* **AIM OF THE TASK**
Restate all of the records below exactly. Do not carry over any image.

* **MATERIAL SUPPLIED**
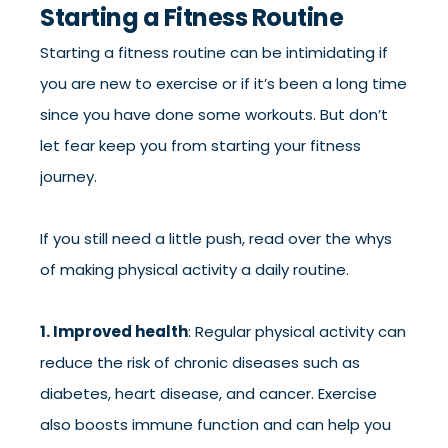
Starting a Fitness Routine
Starting a fitness routine can be intimidating if
you are new to exercise or if it’s been a long time
since you have done some workouts. But don’t
let fear keep you from starting your fitness
journey.
If you still need a little push, read over the whys
of making physical activity a daily routine.
1. Improved health
: Regular physical activity can
reduce the risk of chronic diseases such as
diabetes, heart disease, and cancer. Exercise
also boosts immune function and can help you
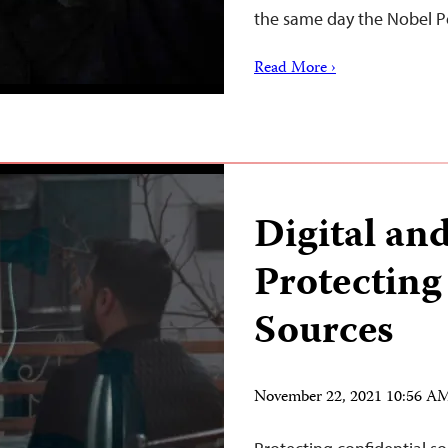
the same day the Nobel 
Read More ›
Digital and
Protecting
Sources
November 22, 2021 10:56 A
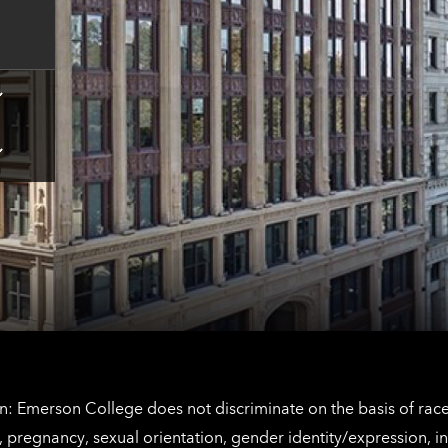
contact
information
Tap
here
for
Los
Tap
Angeles
here
contact
for
information
The
Netherlands
contact
information
: Emerson College does not discriminate on the basis of race, 
IX), pregnancy, sexual orientation, gender identity/expression, 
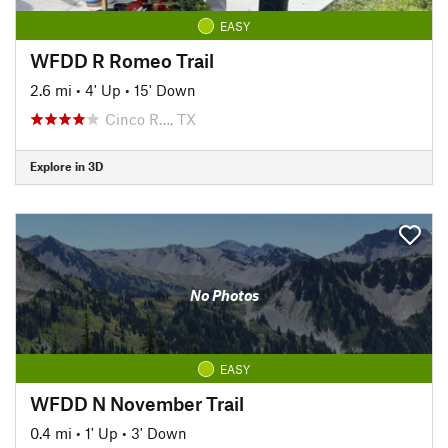
EASY
WFDD R Romeo Trail
2.6 mi
•
4' Up
•
15' Down
Cinco R…, TX
Explore in 3D
No Photos
EASY
WFDD N November Trail
0.4 mi
•
1' Up
•
3' Down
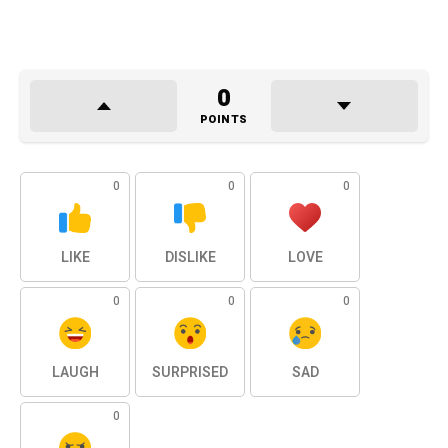
0
POINTS
0
0
0
LIKE
DISLIKE
LOVE
0
0
0
LAUGH
SURPRISED
SAD
0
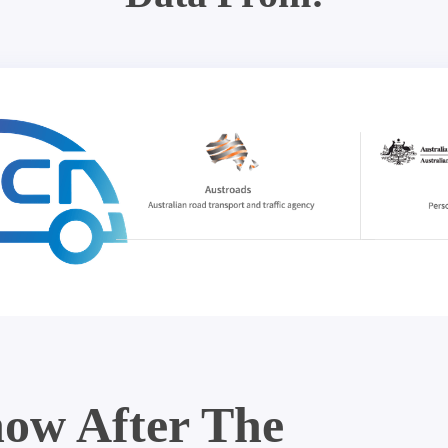
ow After The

* **OUTPUT BELOW**
Starting a Fitness Routine
Starting a fitness routine can be intimidating if
you are new to exercise or if it’s been a long time
since you have done some workouts. But don’t
let fear keep you from starting your fitness
journey.
If you still need a little push, read over the whys
of making physical activity a daily routine.
1. Improved health
: Regular physical activity can
reduce the risk of chronic diseases such as
diabetes, heart disease, and cancer. Exercise
also boosts immune function and can help you
the same day the Nobel 
Read More ›
Digital and
Protecting
Sources
November 22, 2021 10:56 A
contact
information
Tap
here
for
Los
Tap
Angeles
here
contact
for
information
The
Netherlands
contact
information
: Emerson College does not discriminate on the basis of race, 
IX), pregnancy, sexual orientation, gender identity/expression, 
EASY
WFDD R Romeo Trail
2.6 mi
•
4' Up
•
15' Down
Cinco R…, TX
Explore in 3D
No Photos
EASY
WFDD N November Trail
0.4 mi
•
1' Up
•
3' Down
0
POINTS
0
0
0
LIKE
DISLIKE
LOVE
0
0
0
LAUGH
SURPRISED
SAD
0
ow After The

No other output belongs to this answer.